51t79-mp7l-_ac_us160_Well, this was an unexpected pleasure, in the sense that it was very different from, and a lot better than what I’d anticipated. Piasecki seems to have been a very wild character, leading a wild life, though ending up dying in poverty in England. What attracted me to the book was that it was a novel set in the times and places where my father had been a young man, near the Polish/Soviet border.

As a novel, it became clear quite early on that it was quite thinly disguised autobiography; it was apparently a best-seller in the 1930s and saved the writer from death from TB in Poland’s harshest prison…

It’s basically about smuggling across the wild borderlands that existed between Poland and the new Soviet Union in the 1920s, a time when Belarus was part both of Poland and the Soviet Union, and when the region’s commerce seems to have been largely in the hands of Jews.
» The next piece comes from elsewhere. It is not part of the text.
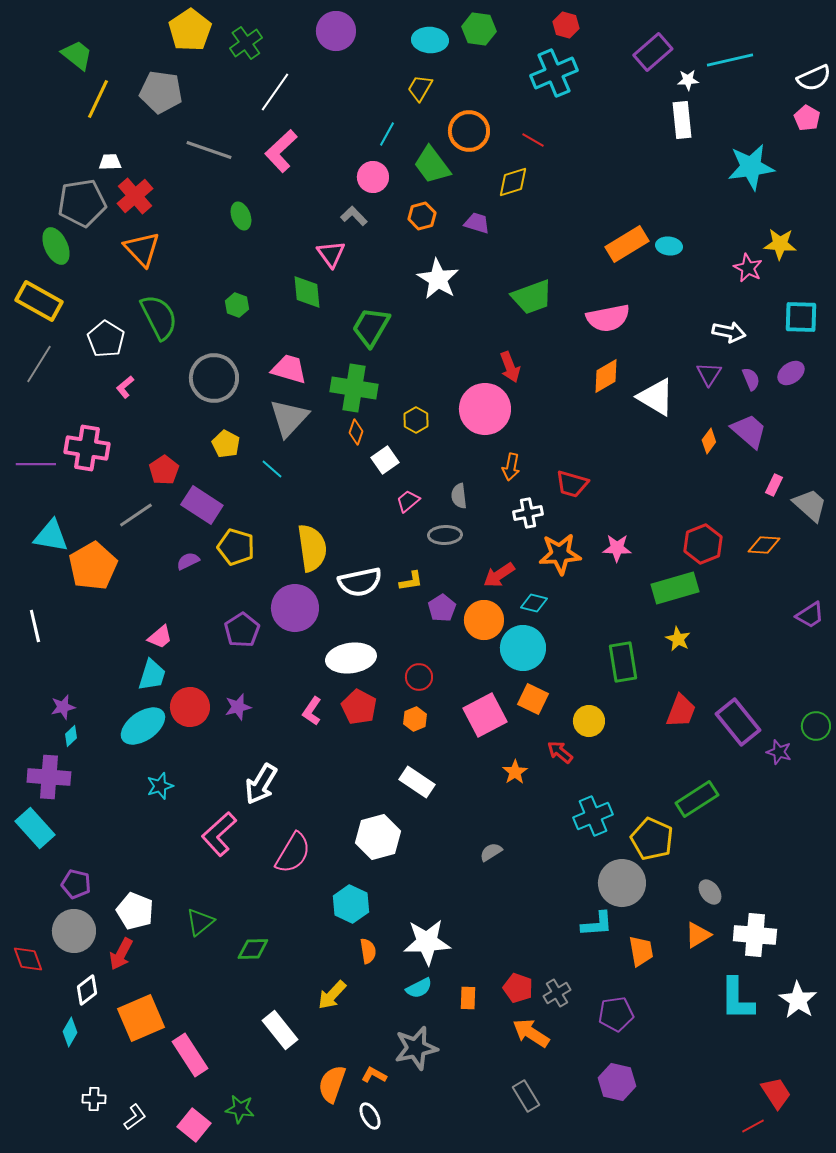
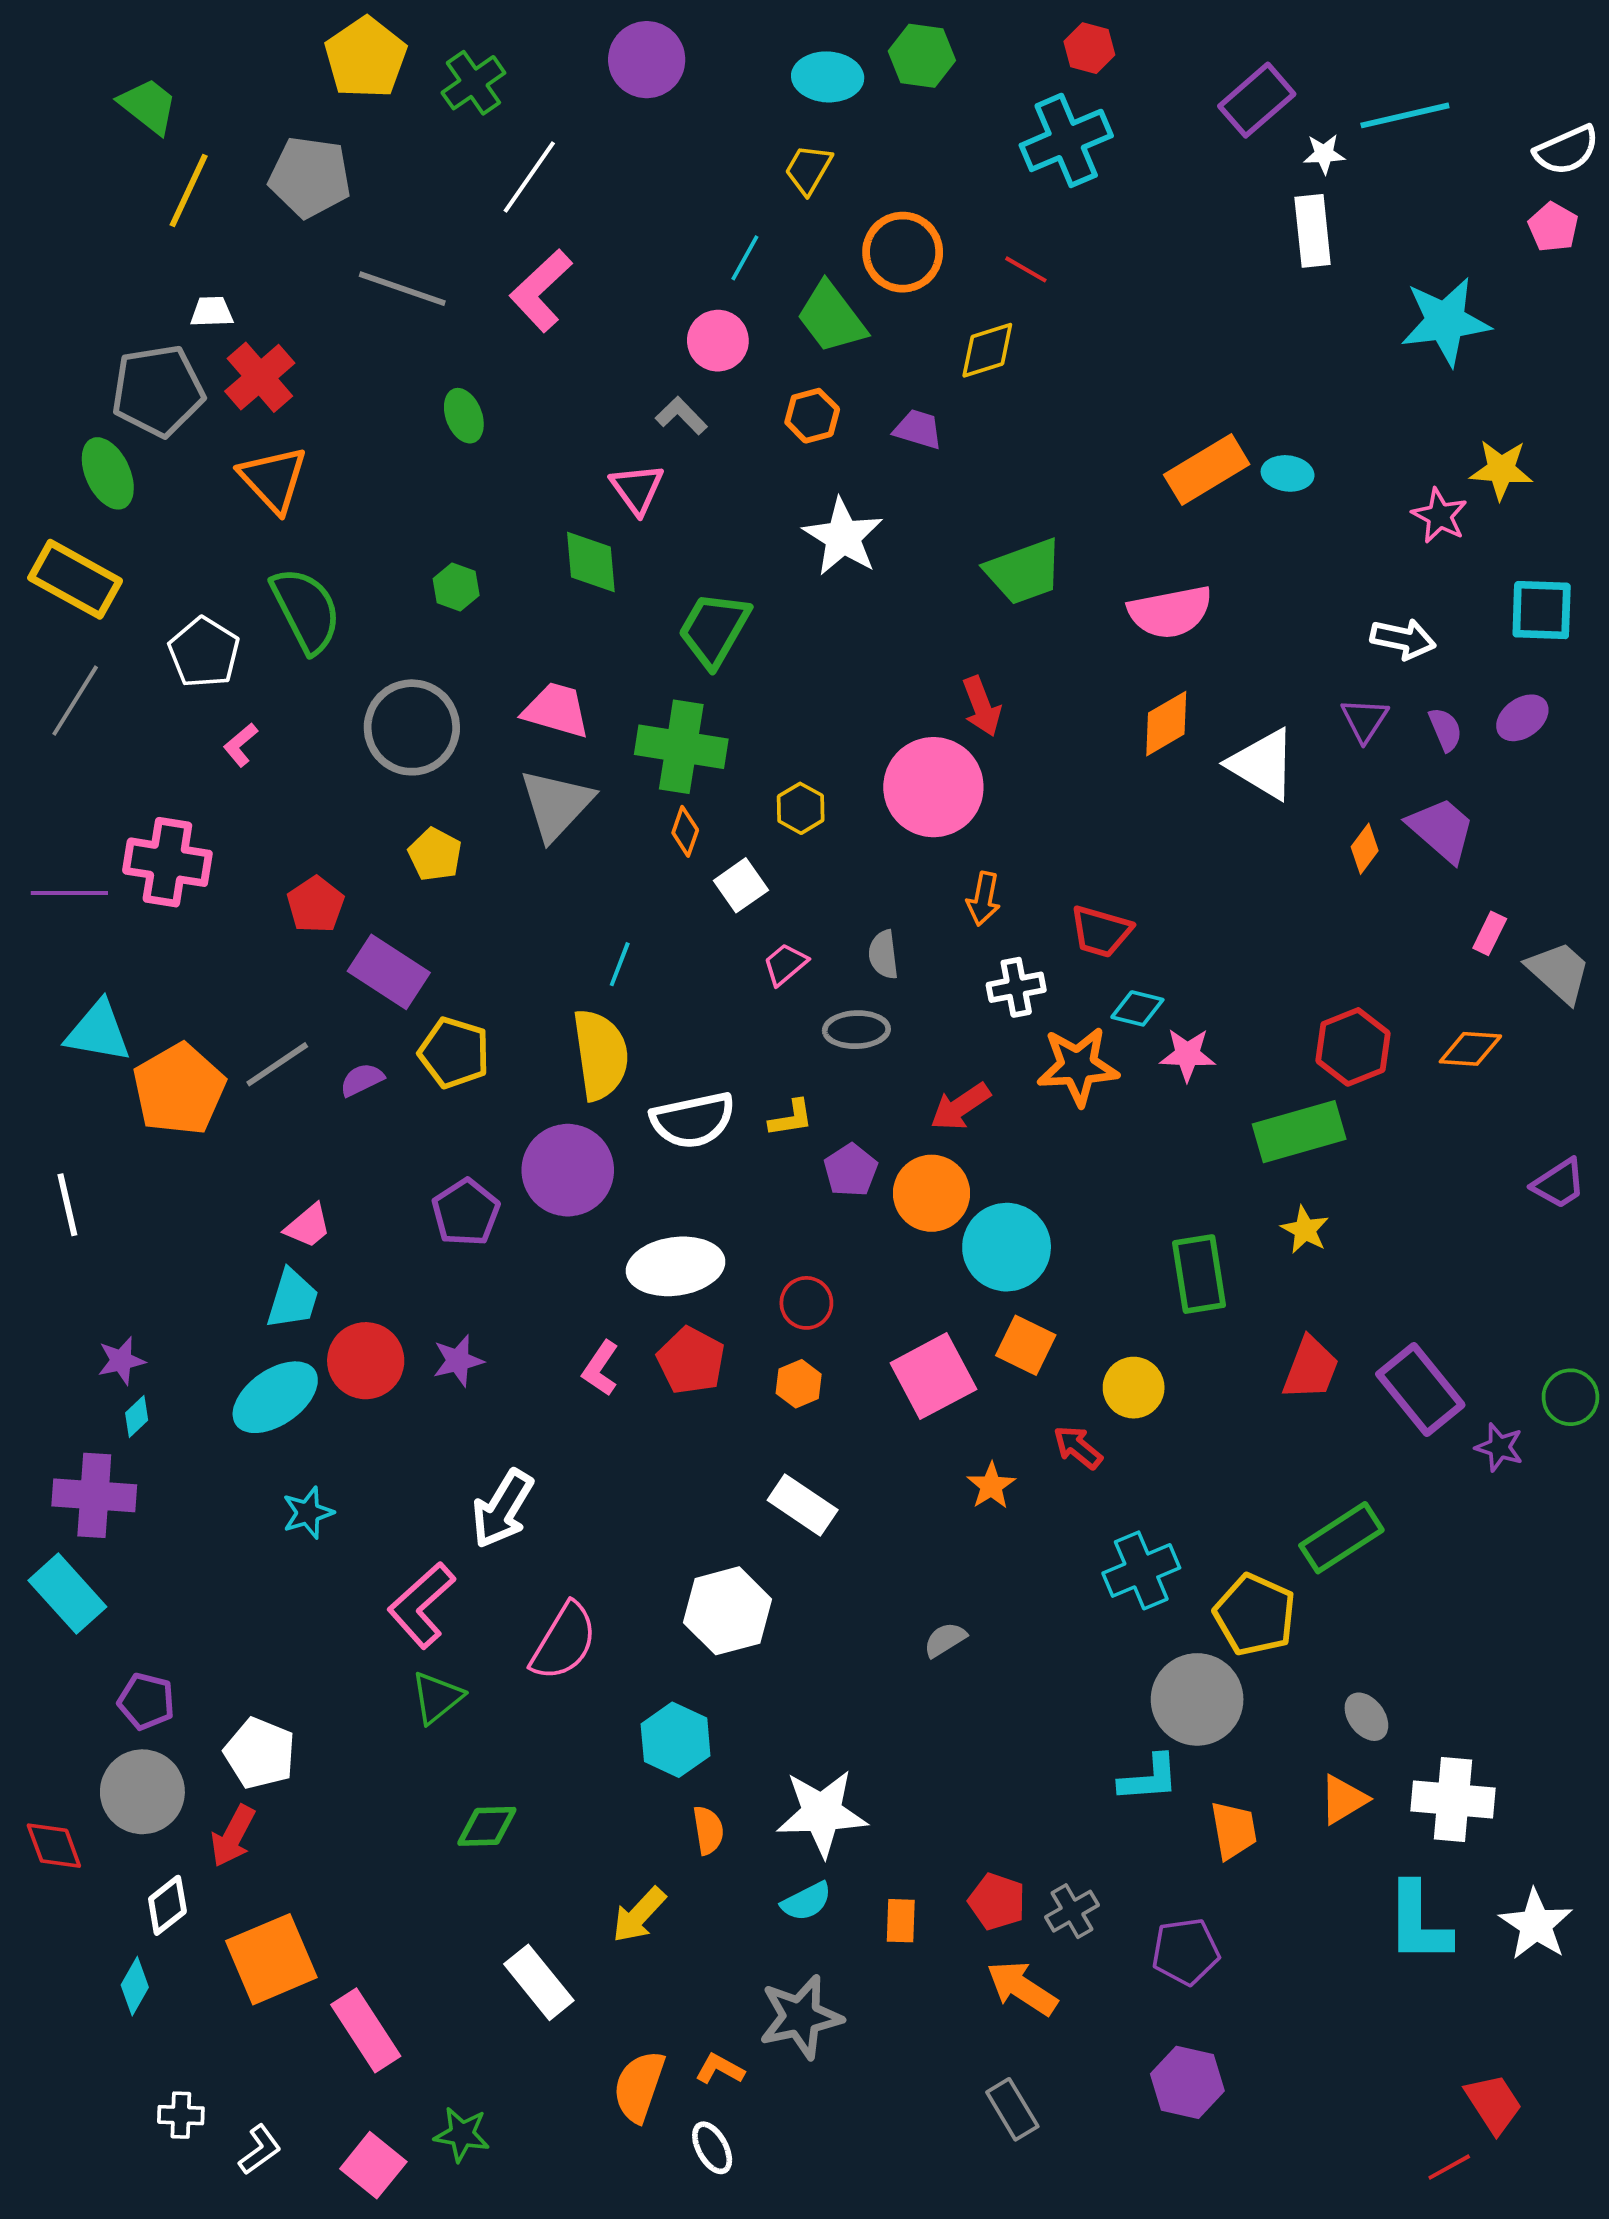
cyan line: (272, 469) -> (620, 964), moved, turned 70
gray line: (136, 515) -> (277, 1064), moved
cyan diamond: (534, 603) -> (1137, 1008), moved
green triangle: (200, 922) -> (437, 1697), moved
Interestingly, there’s no overt anti-Semitism in the novel, though because the Jews have money and the locals generally don’t, no-one’s averse to occasionally scamming them.

Our hero learns smuggling from other smugglers; there is a deep and powerful code of loyalty between them. They are ridiculously hard-drinking. They learn all the routes through the forests and fields, avoiding occasional frontier fortifications and obstacles, out-smarting border patrols from both sides most of the time, but life is cheap and there are deaths. There’s also a ridiculously large amount of money to be made, but almost nothing to spend it on apart from drinking, eating and whoring, and by the end of the novel, our hero can’t really see the point of having it…
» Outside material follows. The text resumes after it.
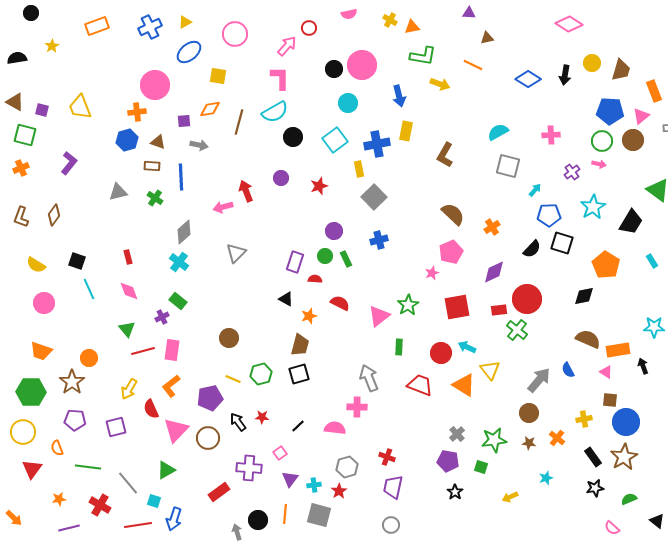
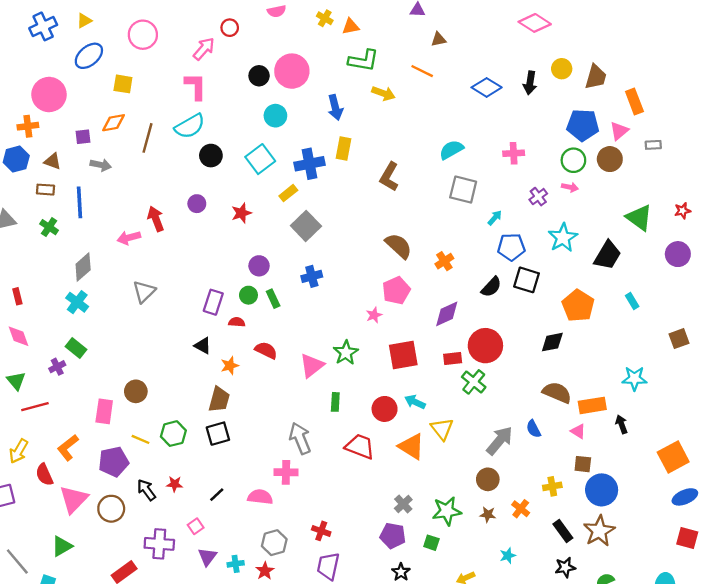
yellow rectangle: (359, 169) -> (288, 193), turned 63
pink rectangle: (172, 350) -> (104, 411), moved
I’d have expected the book to be dull, once I’d realised that it was basically smuggling, without any real plot other than whether he was going to get the best girl or not (he doesn’t, his arch-enemy does), but it really wasn’t. There’s a marvellous picture of the beauty of the borderlands region and its nature and landscape that pervades the whole book; the Great Bear of the title is the constellation in the sky that he learns very early on is his guide back to safety in Poland if there are ever any problems. There are marvellous characters who are brought to life (and death), his various smuggling companions, and his loves, as well as his rivals who he must constantly outsmart.

The world of the smugglers grows increasingly fraught and violent, with more betrayals and scams and insecurity, and it cannot continue: his only surviving friend, the Rat, loses his mind and lights out for new pastures and our hero leaves us contemplating the beautiful landscape on his last night: he has vowed to leave forever the next day…

I came across the French translation of the book while in Carcassonne last autumn; my researches haven’t turned up an English version. Sorry.